Für Emmi und Paula
Beate Dölling
Ab in die Rakete
INHALT
KAPITEL 1,
in dem Luis ins Altenheim geht und für
einen Nichtschwimmer gehalten wird
»Haus Erlengrund« steht auf einem Messingschild an einer großen, hölzernen Eingangstür, die nur über einen Knopf an der Wand zu öffnen ist. Luis steht neben Julia, Mamas Busenfreundin, und drückt auf den Knopf. Die riesige Holztür surrt auf. Gleich hinter dem Eingang hängt ein Desinfektionsspender an der Wand. Damit soll er sich die Hände gründlich einreiben. Na gut. Das müssen Astronauten auch, damit sie keine Keime mit ins All nehmen.
Er geht mit Julia durch den Flur. Es riecht nach diesem Desinfektionsmittel und Brokkoli.
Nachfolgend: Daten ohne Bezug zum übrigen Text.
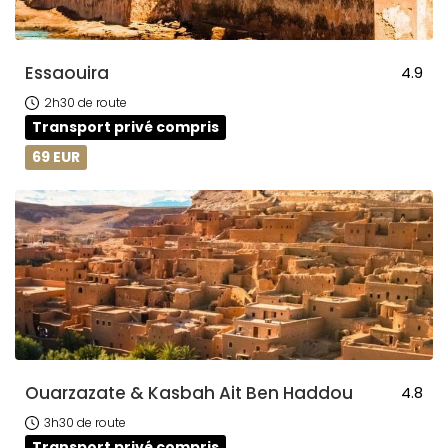
Essaouira
4.9
2h30 de route
Transport privé compris
69 EUR
Ouarzazate & Kasbah Ait Ben Haddou
4.8
3h30 de route
Transport privé compris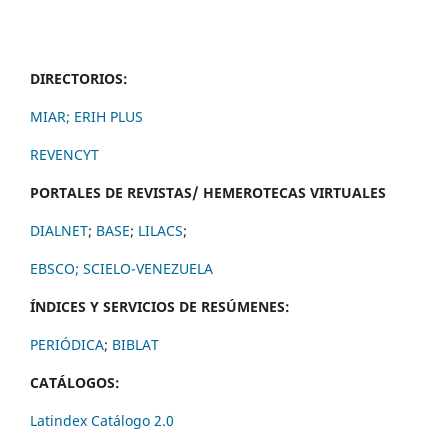
DIRECTORIOS:
MIAR;
ERIH PLUS
REVENCYT
PORTALES DE REVISTAS/ HEMEROTECAS VIRTUALES
DIALNET
;
BASE
;
LILACS
;
EBSCO;
SCIELO-VENEZUELA
ÍNDICES Y SERVICIOS DE RESÚMENES:
PERIÓDICA
;
BIBLAT
CATÁLOGOS:
Latindex Catálogo 2.0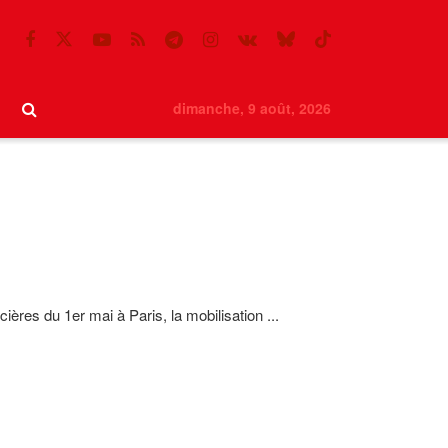
dimanche, 9 août, 2026
cières du 1er mai à Paris, la mobilisation ...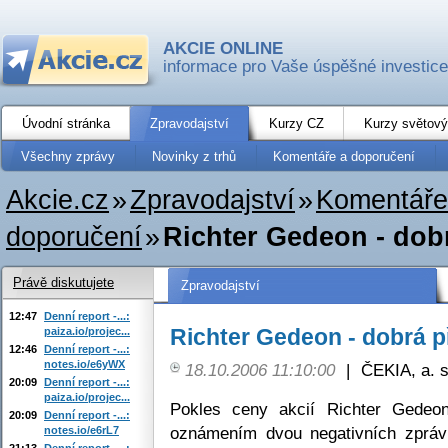
AKCIE ONLINE
informace pro Vaše úspěšné investice
Úvodní stránka
Zpravodajství
Kurzy CZ
Kurzy světový
Všechny zprávy
Novinky z trhů
Komentáře a doporučení
Akcie.cz
»
Zpravodajství
»
Komentáře
doporučení
»
Richter Gedeon - dobr
Právě diskutujete
Zpravodajství
12:47
Denní report -...:
Richter Gedeon - dobrá p
paiza.io/projec...
12:46
Denní report -...:
notes.io/e6yWX
18.10.2006 11:10:00
|
ČEKIA, a. s
20:09
Denní report -...:
paiza.io/projec...
Pokles ceny akcií Richter Gedeon
20:09
Denní report -...:
oznámením dvou negativních zpráv
notes.io/e6rL7
21:13
Denní report -...: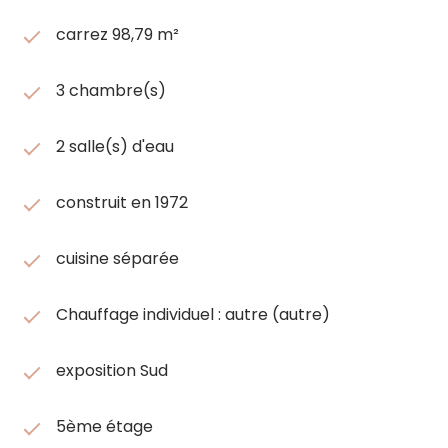
carrez 98,79 m²
3 chambre(s)
2 salle(s) d'eau
construit en 1972
cuisine séparée
Chauffage individuel : autre (autre)
exposition Sud
5ème étage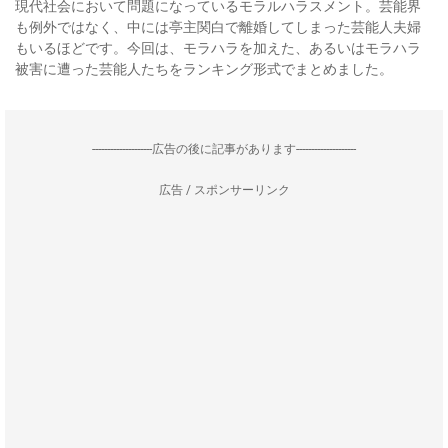
現代社会において問題になっているモラルハラスメント。芸能界
も例外ではなく、中には亭主関白で離婚してしまった芸能人夫婦
もいるほどです。今回は、モラハラを加えた、あるいはモラハラ
被害に遭った芸能人たちをランキング形式でまとめました。
--------------------広告の後に記事があります--------------------
広告 / スポンサーリンク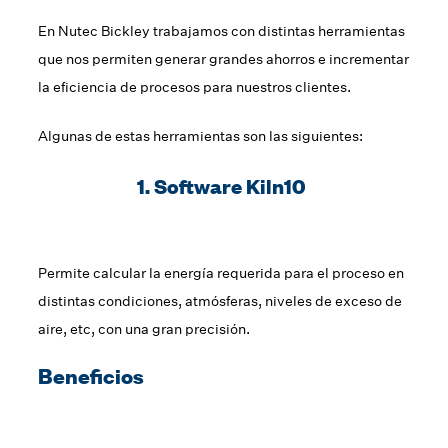
En Nutec Bickley trabajamos con distintas herramientas
que nos permiten generar grandes ahorros e incrementar
la eficiencia de procesos para nuestros clientes.
Algunas de estas herramientas son las siguientes:
1. Software Kiln10
Permite calcular la energía requerida para el proceso en
distintas condiciones, atmósferas, niveles de exceso de
aire, etc, con una gran precisión.
Beneficios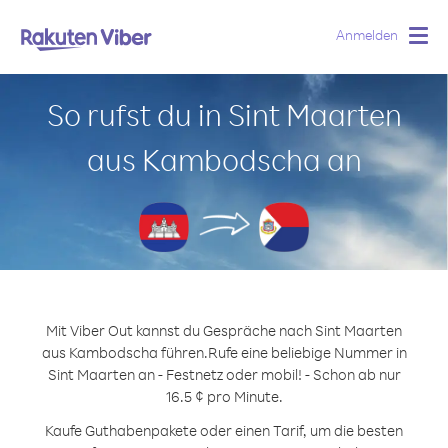
Anmelden
Togg
navig
So rufst du in Sint Maarten
aus Kambodscha an
Mit Viber Out kannst du Gespräche nach Sint Maarten
aus Kambodscha führen.
Rufe eine beliebige Nummer in
Sint Maarten an - Festnetz oder mobil! - Schon ab nur
16.5 ¢ pro Minute.
Kaufe Guthabenpakete oder einen Tarif, um die besten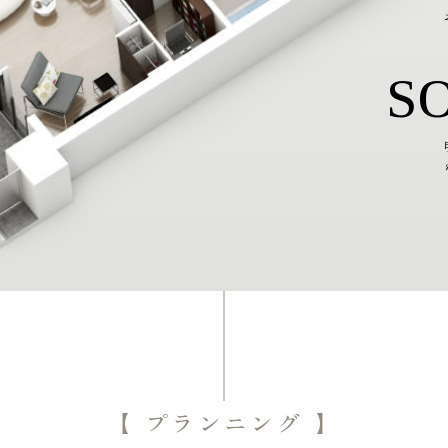
S
【
プランニング
】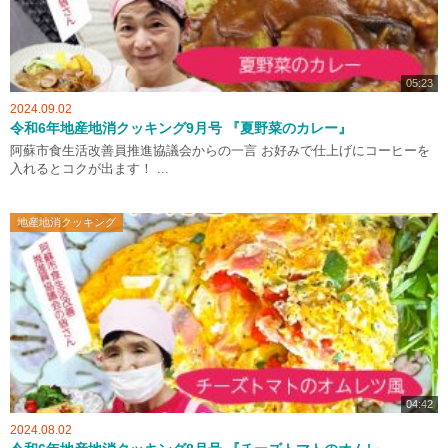
05:23
2024.09.02
令和6年地産地消クッキング9月号 『夏野菜のカレー』
阿蘇市食生活改善員推進協議会からの一言 お好みで仕上げにコーヒーを
入れるとコクが出ます！ ...
地産地消クッキング
04:42
2024.08.02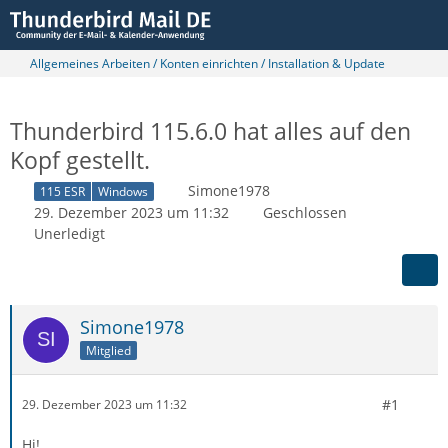
Allgemeines Arbeiten / Konten einrichten / Installation & Update
Thunderbird 115.6.0 hat alles auf den
Kopf gestellt.
Simone1978
115 ESR
Windows
29. Dezember 2023 um 11:32
Geschlossen
Unerledigt
Simone1978
Mitglied
#1
29. Dezember 2023 um 11:32
Hi!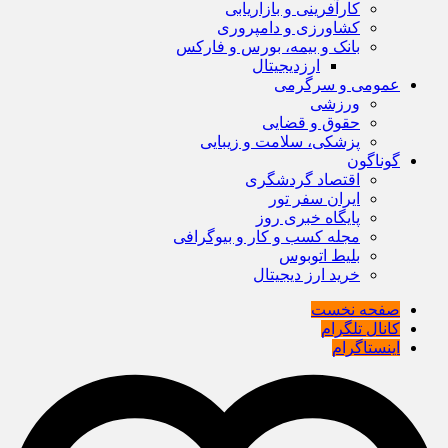
کارآفرینی و بازاریابی
کشاورزی و دامپروری
بانک و بیمه، بورس و فارکس
ارزدیجیتال
عمومی و سرگرمی
ورزشی
حقوق و قضایی
پزشکی، سلامت و زیبایی
گوناگون
اقتصاد گردشگری
ایران سفر تور
پایگاه خبری روز
مجله کسب و کار و بیوگرافی
بلیط اتوبوس
خرید ارز دیجیتال
صفحه نخست
کانال تلگرام
اینستاگرام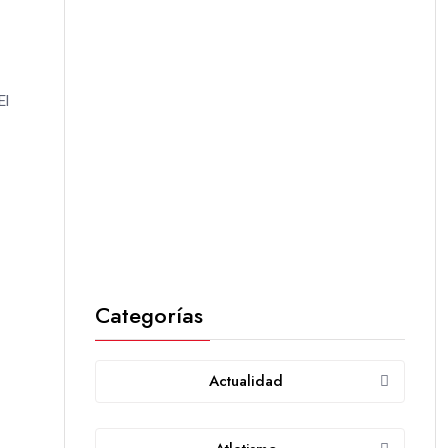
El
Categorías
Actualidad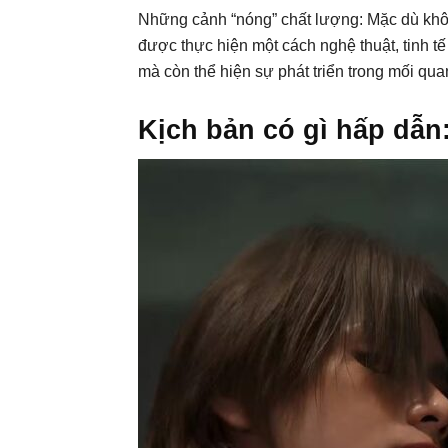
Những cảnh “nóng” chất lượng: Mặc dù khô
được thực hiện một cách nghệ thuật, tinh t
mà còn thể hiện sự phát triển trong mối qua
Kịch bản có gì hấp dẫn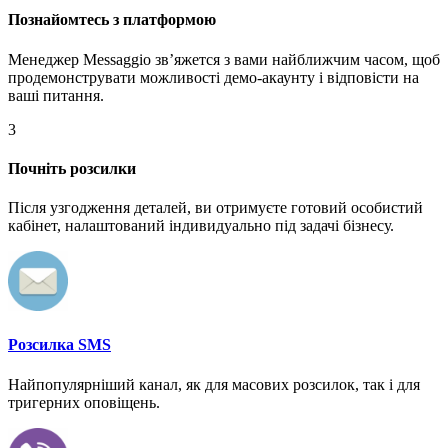
Познайомтесь з платформою
Менеджер Messaggio звʼяжется з вами найближчим часом, щоб
продемонструвати можливості демо-акаунту і відповісти на
ваші питання.
3
Почніть розсилки
Після узгодження деталей, ви отримуєте готовий особистий
кабінет, налаштований індивидуально під задачі бізнесу.
Розсилка SMS
Найпопулярніший канал, як для масових розсилок, так і для
тригерних оповіщень.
An den Türen links und rechts hängen verschiedene Blumen- und Tierbilder mit Namensschildern.
»Runter von der Leine!«, ruft ein alter Mann, der ihnen entgegenkommt und genau auf sie zusteuert. Er hat eine Trillerpfeife im Mund und pfeift so laut, dass Luis zusammenfährt. Der Mann wedelt wild mit einem Arm in seine Richtung. Was hat der denn?
»Hallo, Herr Dollmann«, spricht Julia ihn an. »Das Schwimmbad ist doch schon geschlossen.«
Sie streckt die Hand aus. Der Mann zögert erst ein bisschen, rückt dann die Trillerpfeife raus. Er trägt eine grüne, an den Knien ausgebeulte Trainingshose und blaue Badelatschen. Das weiße Poloshirt hat in der Mitte einen dicken blau-roten Fleck. Kirsch- oder Brombeermarmelade – erkennt Luis sofort.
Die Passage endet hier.